Risultati concordanti sono stati riscontrati anche per AAPs. Lo studio clinico ha infatti mostrato come i pazienti in trattamento con antipsicotici presentassero una riduzione nell’espressione di Akkermansia muciniphila e, in linea con quanto appena affermato, i dati dello screening in vitro hanno sottolineato una notevole sensibilità, sempre di A. muciniphila, in risposta a AAPs. Nonostante tutte le limitazioni del caso, le evidenze in vitro hanno perciò trovato trasposizione in vivo.

Effetti collaterali simili a quelli degli antibiotici

Ci si è poi concentrati sugli effetti collaterali comparando quelli relativi prettamente agli antibiotici e quelli dovuti dagli altri farmaci considerati.

Dall’incrocio dei dati è emerso come gli eventi correlati agli antibiotici sono comuni anche ai farmaci non-antibiotici, ma con attività anticommensale.

Tra questi, antimetaboliti, antipsicotici e bloccanti del canale del calcio sono i principali. I ricercatori, considerando il loro meccanismo d’azione, hanno quindi cercato di spiegare come dal sistema immunitario o nervoso passino ad avere un effetto anche a livello batterico.

Ad esempio, per gli antimetaboliti, usati principalmente come immunosopressori o chemioterapici, potrebbe esserci una condivisione di target tra le cellule umane e certi tipi di batteri che ne rimarrebbero dunque colpiti in egual modo.

Per gli antipsicotici invece la risposta è ancora più confusa e, probabilmente, l’inibizione batterica non è altro che una conseguenza indiretta.

Farmaci che aumentano la resistenza batterica

Che i farmaci con target cellulare umano promuovano resistenza batterica al pari di un uso scorretto di antibiotici è l’ultima importante evidenza emersa da questo studio. E sembrerebbe peraltro esser estesa sia a Gram+ che Gram -.

Per determinarlo i ricercatori hanno prodotto una specie di Escherichia coli mutato nel fattore di trascrizione TolC, noto per esser la principale via di espulsione antibiotica di E. coli oltre che di altri batteri e che determina perciò, in condizione fisiologiche, la resistenza.

Le linee di E. coli prive di TolC hanno difatti presentato non soltanto una maggiore sensibilità agli antibiotici, ma anche alle altre classi di farmaci.

Tuttavia, questo duplice cambio di risposta non si è verificato in tutte le specie batteriche testate. Clostridium difficile e Parabacteroides distansonis hanno mostrato forte resistenza antibiotica, ma più debole relativamente al resto dei farmaci.

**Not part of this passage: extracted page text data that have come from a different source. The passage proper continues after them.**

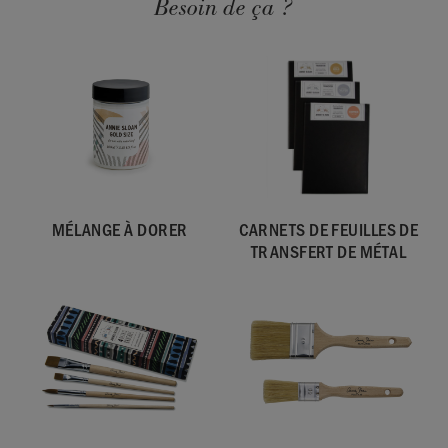
Besoin de ça ?
MÉLANGE À DORER
CARNETS DE FEUILLES DE
TRANSFERT DE MÉTAL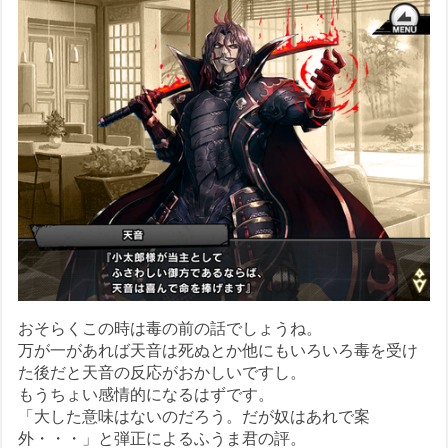
おそらくこの時は毒の前の話でしょうね。
万が一があれば天音は死ぬとか他にもいろいろ毒を受け
た後だと天音の反応がおかしいですし。
もうちょい感情的になるはずです。
「大した意味はないのだろう。だが奴はあれで案
外・・・」と弾正によるふうま君の評。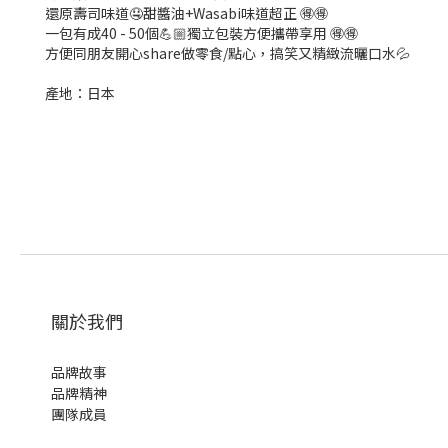
還原壽司味道🤤甜醬油+Wasabi味道超正 🉐🉐
一包有成40 - 50個💪🏼獨立包裝方便攜帶享用 🉐🉐
方便同朋友開心share做零食/點心，搞笑又精緻流曬口水💦
產地：日本
關於我們
品牌故事
品牌精神
團隊成員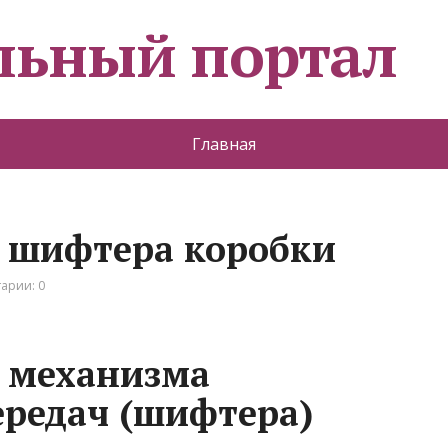
льный портал
Главная
 шифтера коробки
арии: 0
 механизма
редач (шифтера)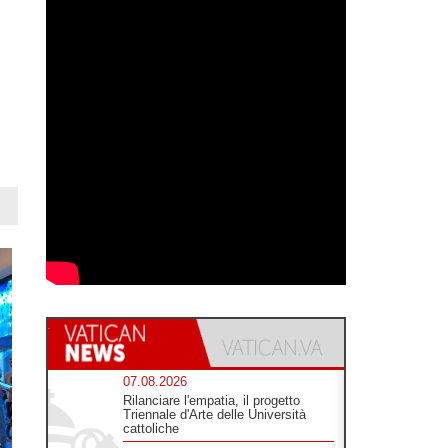
07.08.2026
Rilanciare l'empatia, il progetto
Triennale d'Arte delle Università
cattoliche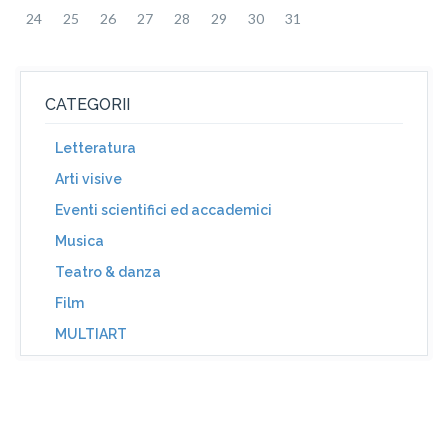
24
25
26
27
28
29
30
31
CATEGORII
Letteratura
Arti visive
Eventi scientifici ed accademici
Musica
Teatro & danza
Film
MULTIART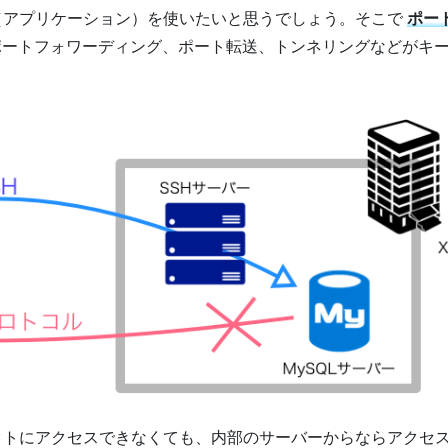
ト（アプリケーション）を使いたいと思うでしょう。そこで
ポー
ートフォワーディング、ポート転送、トンネリングなどがキ
レクトにアクセスできなくても、内部のサーバーからならアクセ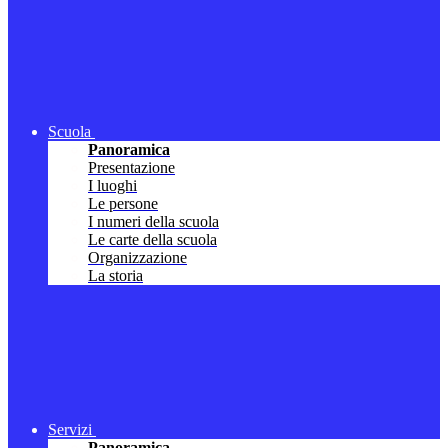
Scuola
Panoramica
Presentazione
I luoghi
Le persone
I numeri della scuola
Le carte della scuola
Organizzazione
La storia
Servizi
Panoramica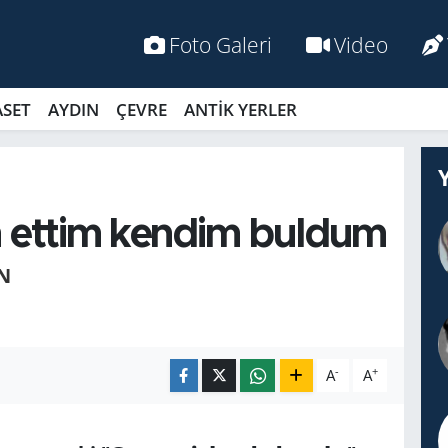
Foto Galeri
Video
ASET
AYDIN
ÇEVRE
ANTİK YERLER
 ettim kendim buldum
N
-
+
A
A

I fattori coinvolti nel determinare una non risposta terapeutica in generale sono molti, non solo TolC, in base a una parziale sovrapposizione di meccanismi, come in certi casi l’acquisizione di resistenza antibiotica sia da attribuire all’assunzione di farmaci tipicamente indirizzati a cellule umane.

Per riassumere dunque possiamo affermare che:

  • oltre un quarto dei farmaci non-antibiotici più comunemente prescritti abbiano effetti nel modulare almeno una specie batterica intestinale;
  • gli antipsicotici sono la classe di farmaci che più di ogni altra mostra attività anticommensale;
  • l’assunzione di determinati farmaci non-antibiotici comporta la comparsa di effetti collaterali antibiotico-simili nonché la resistenza batterica di alcune specie.

Questo studio apre quindi la strada a ulteriori approfondimenti in vivo, del resto già preventivati anche dagli stessi autori, attraverso i quali sarà possibile capire meglio non solo come potenziare l’efficacia e la sicurezza di determinati farmaci ma anche come ridurre la resistenza antibiotica.